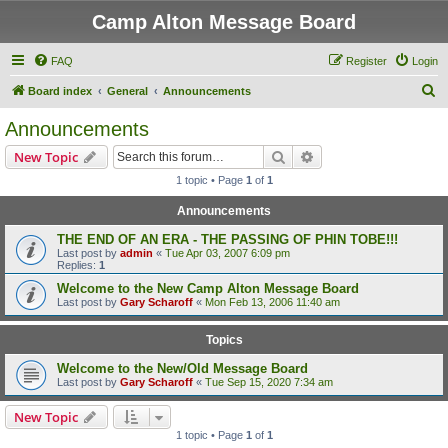
Camp Alton Message Board
FAQ
Register
Login
S
Board index
General
Announcements
e
Announcements
a
Search
Advanced search
New Topic
r
1 topic • Page
1
of
1
c
Announcements
h
THE END OF AN ERA - THE PASSING OF PHIN TOBE!!!
Last post by
admin
«
Tue Apr 03, 2007 6:09 pm
Replies:
1
Welcome to the New Camp Alton Message Board
Last post by
Gary Scharoff
«
Mon Feb 13, 2006 11:40 am
Topics
Welcome to the New/Old Message Board
Last post by
Gary Scharoff
«
Tue Sep 15, 2020 7:34 am
New Topic
1 topic • Page
1
of
1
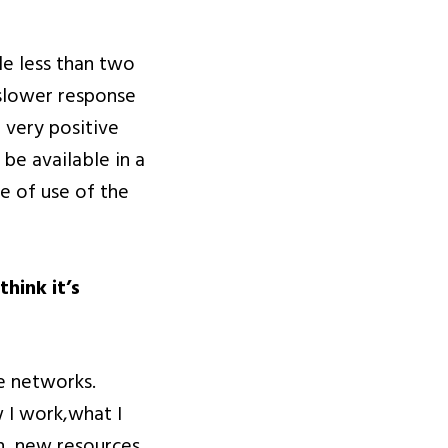
tle less than two
r slower response
 very positive
be available in a
e of use of the
hink it’s
se networks.
 I work,what I
h, new resources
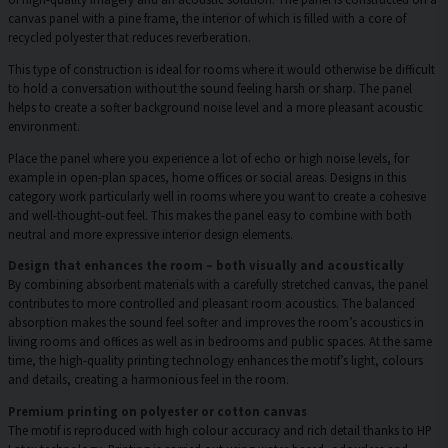
canvas panel with a pine frame, the interior of which is filled with a core of
recycled polyester that reduces reverberation.
This type of construction is ideal for rooms where it would otherwise be difficult
to hold a conversation without the sound feeling harsh or sharp. The panel
helps to create a softer background noise level and a more pleasant acoustic
environment.
Place the panel where you experience a lot of echo or high noise levels, for
example in open-plan spaces, home offices or social areas. Designs in this
category work particularly well in rooms where you want to create a cohesive
and well-thought-out feel. This makes the panel easy to combine with both
neutral and more expressive interior design elements.
Design that enhances the room – both visually and acoustically
By combining absorbent materials with a carefully stretched canvas, the panel
contributes to more controlled and pleasant room acoustics. The balanced
absorption makes the sound feel softer and improves the room’s acoustics in
living rooms and offices as well as in bedrooms and public spaces. At the same
time, the high-quality printing technology enhances the motif’s light, colours
and details, creating a harmonious feel in the room.
Premium printing on polyester or cotton canvas
The motif is reproduced with high colour accuracy and rich detail thanks to HP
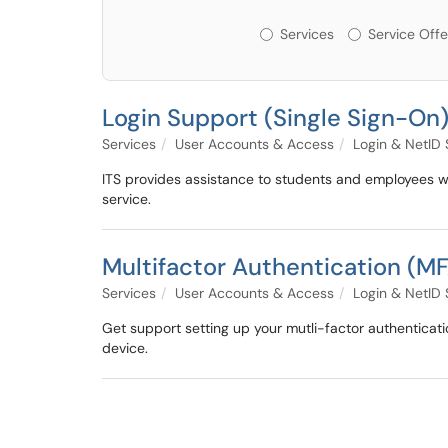
Services or Offerin
Services
Service Offe
Login Support (Single Sign-On
Services
User Accounts & Access
Login & NetID
ITS provides assistance to students and employees wh
service.
Multifactor Authentication (M
Services
User Accounts & Access
Login & NetID
Get support setting up your mutli-factor authenticatio
device.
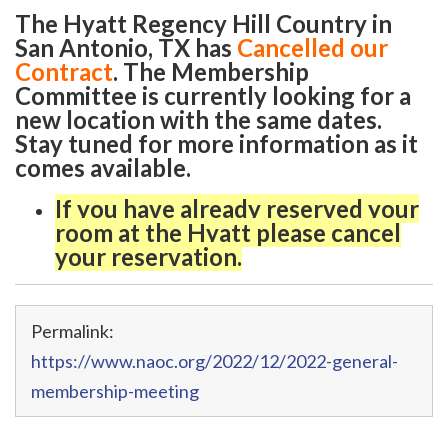
The Hyatt Regency Hill Country in
San Antonio, TX has
Cancelled our
Contract
. The Membership
Committee is currently looking for a
new location with the same dates.
Stay tuned for more information as it
comes available.
If you have already reserved your
room at the Hyatt please cancel
your reservation.
Permalink:
https://www.naoc.org/2022/12/2022-general-
membership-meeting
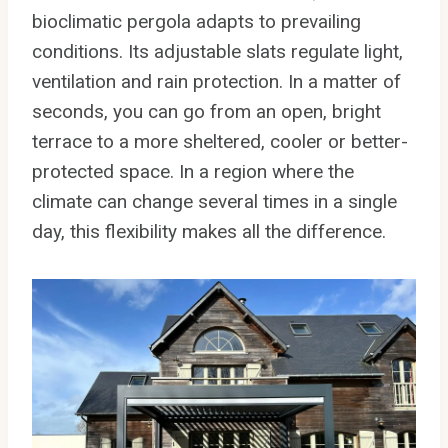
bioclimatic pergola adapts to prevailing
conditions. Its adjustable slats regulate light,
ventilation and rain protection. In a matter of
seconds, you can go from an open, bright
terrace to a more sheltered, cooler or better-
protected space. In a region where the
climate can change several times in a single
day, this flexibility makes all the difference.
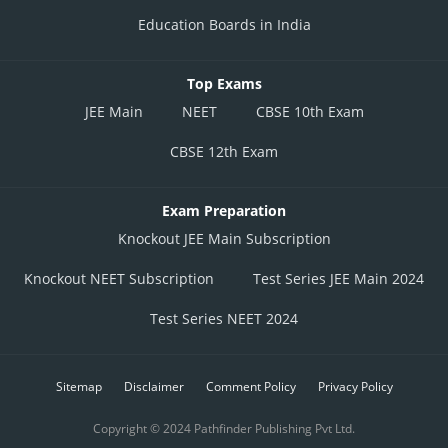
Education Boards in India
Top Exams
JEE Main
NEET
CBSE 10th Exam
CBSE 12th Exam
Exam Preparation
Knockout JEE Main Subscription
Knockout NEET Subscription
Test Series JEE Main 2024
Test Series NEET 2024
Sitemap
Disclaimer
Comment Policy
Privacy Policy
Copyright © 2024 Pathfinder Publishing Pvt Ltd.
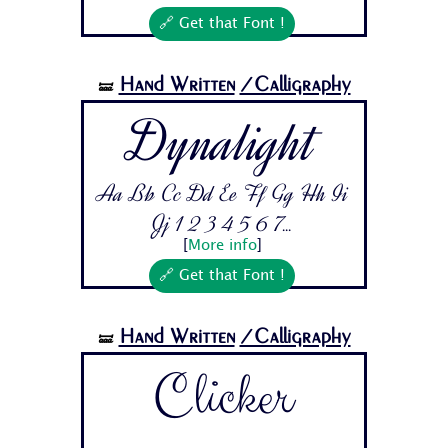
🔗 Get that Font !
Hand Written
/Calligraphy
🝛
Dynalight
Aa Bb Cc Dd Ee Ff Gg Hh Ii
Jj 1 2 3 4 5 6 7...
[
More info
]
🔗 Get that Font !
Hand Written
/Calligraphy
🝛
Clicker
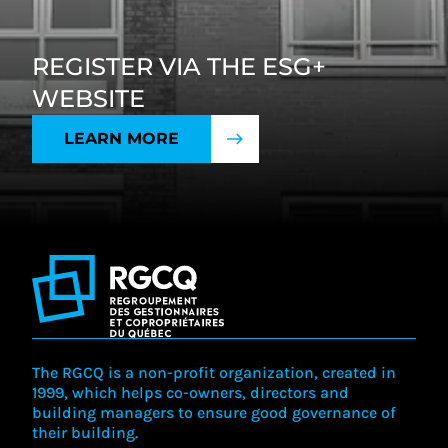
REGISTER VIA THE ESG+
WEBSITE
LEARN MORE
The RGCQ is a non-profit organization, created in
1999, which helps co-owners, directors and
building managers to ensure good governance of
their building.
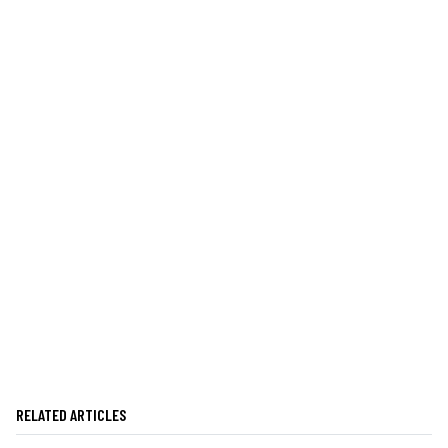
RELATED ARTICLES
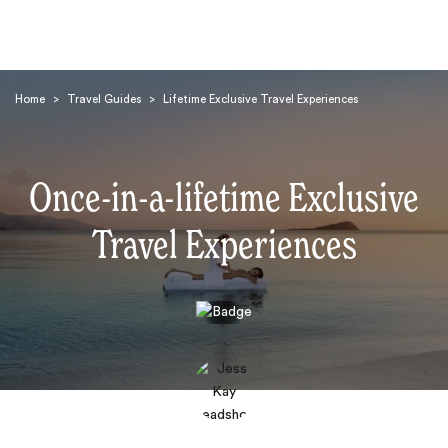
Home
>
Travel Guides
>
Lifetime Exclusive Travel Experiences
Once-in-a-lifetime Exclusive
Travel Experiences
Search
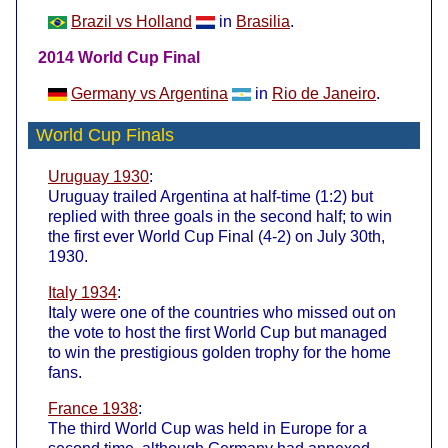
Brazil vs Holland
in
Brasilia
.
2014 World Cup Final
Germany vs Argentina
in
Rio de Janeiro
.
World Cup Finals
Uruguay 1930
:
Uruguay trailed Argentina at half-time (1:2) but
replied with three goals in the second half; to win
the first ever World Cup Final (4-2) on July 30th,
1930.
Italy 1934
:
Italy were one of the countries who missed out on
the vote to host the first World Cup but managed
to win the prestigious golden trophy for the home
fans.
France 1938
:
The third World Cup was held in Europe for a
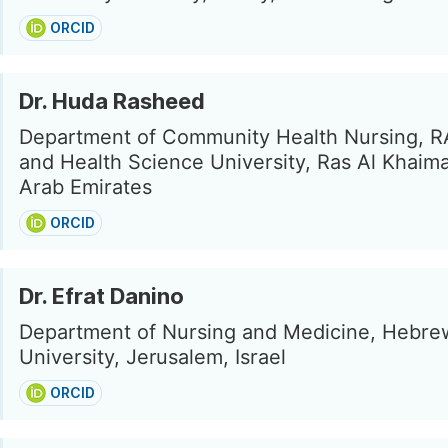
ORCID
Dr. Huda Rasheed
Department of Community Health Nursing, R
and Health Science University, Ras Al Khaim
Arab Emirates
ORCID
Dr. Efrat Danino
Department of Nursing and Medicine, Hebre
University, Jerusalem, Israel
ORCID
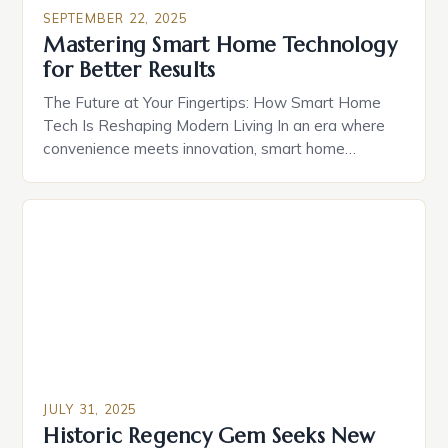
seamless connectivity, enhanced comfort, and
SEPTEMBER 22, 2025
unparalleled security. For homeowners in
Mastering Smart Home Technology
prestigious communities like those featured in
for Better Results
*thebighouses*, smart home technology offers […]
The Future at Your Fingertips: How Smart Home
Tech Is Reshaping Modern Living In an era where
convenience meets innovation, smart home
technology has evolved from futuristic fantasy to
everyday reality. From voice-controlled lighting
systems to AI-powered security solutions, these
technologies are redefining how we interact with
our living spaces. With over 1 billion smart […]
JULY 31, 2025
Historic Regency Gem Seeks New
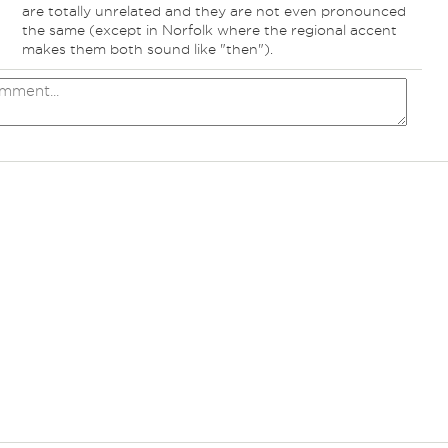
are totally unrelated and they are not even pronounced
the same (except in Norfolk where the regional accent
makes them both sound like "then").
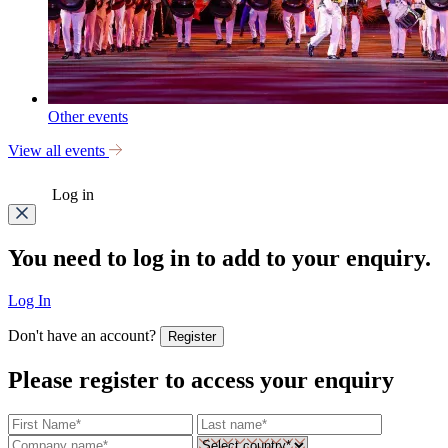
Other events
View all events
Log in
You need to log in to add to your enquiry.
Log In
Don't have an account?
Register
Please register to access your enquiry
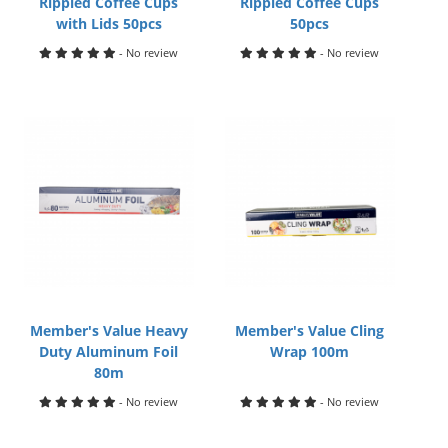
Rippled Coffee Cups
Rippled Coffee Cups
with Lids 50pcs
50pcs
- No review
- No review
Member's Value Heavy
Member's Value Cling
Duty Aluminum Foil
Wrap 100m
80m
- No review
- No review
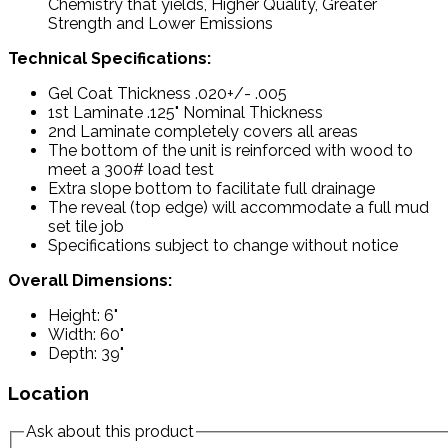
Chemistry that yields, Higher Quality, Greater
Strength and Lower Emissions
Technical Specifications:
Gel Coat Thickness .020+/- .005
1st Laminate .125" Nominal Thickness
2nd Laminate completely covers all areas
The bottom of the unit is reinforced with wood to
meet a 300# load test
Extra slope bottom to facilitate full drainage
The reveal (top edge) will accommodate a full mud
set tile job
Specifications subject to change without notice
Overall Dimensions:
Height: 6"
Width: 60"
Depth: 39"
Location
Ask about this product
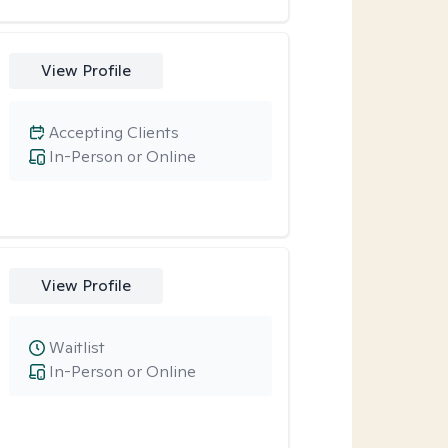
View Profile
Accepting Clients
In-Person or Online
View Profile
Waitlist
In-Person or Online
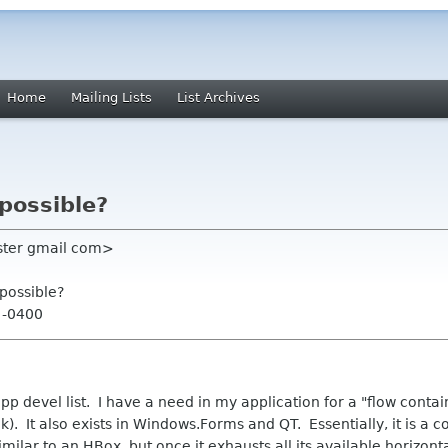
Home
Mailing Lists
List Archives
 possible?
oster gmail com>
 possible?
4 -0400
pp devel list. I have a need in my application for a "flow contai
k). It also exists in Windows.Forms and QT. Essentially, it is a c
 similar to an HBox, but once it exhausts all its available horizon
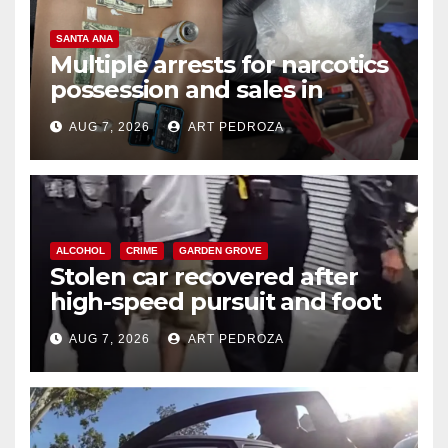
SANTA ANA
Multiple arrests for narcotics
possession and sales in
coastal OC
AUG 7, 2026
ART PEDROZA
ALCOHOL
CRIME
GARDEN GROVE
Stolen car recovered after
high-speed pursuit and foot
chase in west OC
AUG 7, 2026
ART PEDROZA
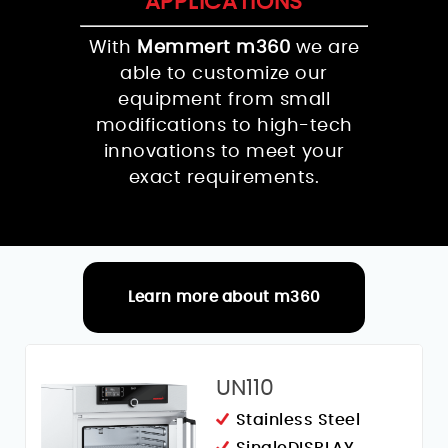
APPLICATIONS
With
Memmert m360
we are
able to customize our
equipment from small
modifications to high-tech
innovations to meet your
exact requirements.
Learn more about m360
RELATED PRODUCTS
UN110
Stainless Steel
SingleDISPLAY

__________________________________________________

_Required work_
Nothing should appear in the reply except the lines from the start of the listing above through the line with "to hold a conversation", repeated exactly and free of pictures.

_Exercise result_
Camp Alton Message Board
FAQ
Register
Login
S
Board index
General
Announcements
e
Announcements
a
Search
Advanced search
New Topic
r
1 topic • Page
1
of
1
c
Announcements
h
THE END OF AN ERA - THE PASSING OF PHIN TOBE!!!
Last post by
admin
«
Tue Apr 03, 2007 6:09 pm
Replies:
1
Welcome to the New Camp Alton Message Board
Last post by
Gary Scharoff
«
Mon Feb 13, 2006 11:40 am
Topics
Welcome to the New/Old Message Board
Last post by
Gary Scharoff
«
Tue Sep 15, 2020 7:34 am
New Topic
1 topic • Page
1
of
1
tle less than two
r slower response
 very positive
be available in a
e of use of the
hink it’s
se networks.
 I work,what I
h, new resources
canvas panel with a pine frame, the interior of which is filled with a core of
recycled polyester that reduces reverberation.
This type of construction is ideal for rooms where it would otherwise be difficult
to hold a conversation without the sound feeling harsh or sharp. The panel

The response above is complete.